Numerous studies indicated that patient response to treatment options can be predicted by different tumour subtypes (33). We therefore sought to understand whether ccRCC-related phenotypes could explain why IRFs influence treatment outcome and analysed the extent to which IRFscore-related subgroups matched these tumour phenotypes. First, combining immune infiltration characteristics ( Figures 6A-C ), we hypothesized that high IRFscore group matched immune-inflamed phenotype, whereas low IRFscore group matched immune-desert phenotype. Generally, immune-inflamed phenotype was more responsive to anti-PD-L1/PD-1 therapies. In contrast, immune-desert phenotypes had no or the weakest response (34). This was consistent with our previous prediction that high IRFscore group was more sensitive to ICI therapies ( Figures 7F-I ).

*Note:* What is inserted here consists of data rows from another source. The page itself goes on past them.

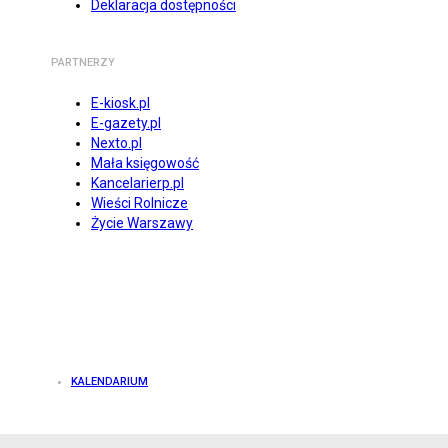
Deklaracja dostępności
PARTNERZY
E-kiosk.pl
E-gazety.pl
Nexto.pl
Mała księgowość
Kancelarierp.pl
Wieści Rolnicze
Życie Warszawy
KALENDARIUM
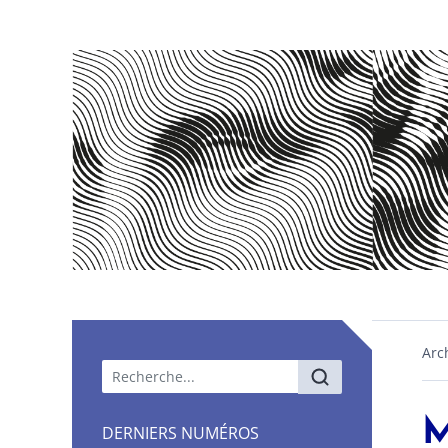
Arc
Menu principal
M
DERNIERS NUMÉROS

Generally, targeted therapies are more effective in metastatic ccRCC (mccRCC) than other treatments (2, 3). To accurately predict the effectiveness of tyrosine kinase inhibitor (TKI) therapy in mccRCC, Benoit et al. identified four mccRCC molecular subtypes with different therapeutic effects on sunitinib based on tumour gene mutations, copy number variants (CNV) and methylation status (35). To determine whether this typing was applicable to our work, we collated the distribution of these features across two groups and summarised in Table S6 and Figures S6D-L . We considered that high IRFscore group may correspond to mccRCC 1/4 group, characterised by poor prognosis, low sunitinib sensitivity, increased methylation levels, slightly higher VHL and PBRM1 mutations, higher CNV, highly inflammatory immunosuppressive environment and low stem cell differentiation ( Figures S6D-L ). In contrast, low IRFscore group corresponded to mccRCC 2/3 group, which has the opposite characteristics. Although not all features match exactly, in general we assume that mccRCC subtypes can be applied to describe IRFscore grouping. These results pointed that IRFscore groupings can be well matched to ccRCC immunological and molecular typing, indicating that optimal treatment can be selected according to each patient’s tumour subtype.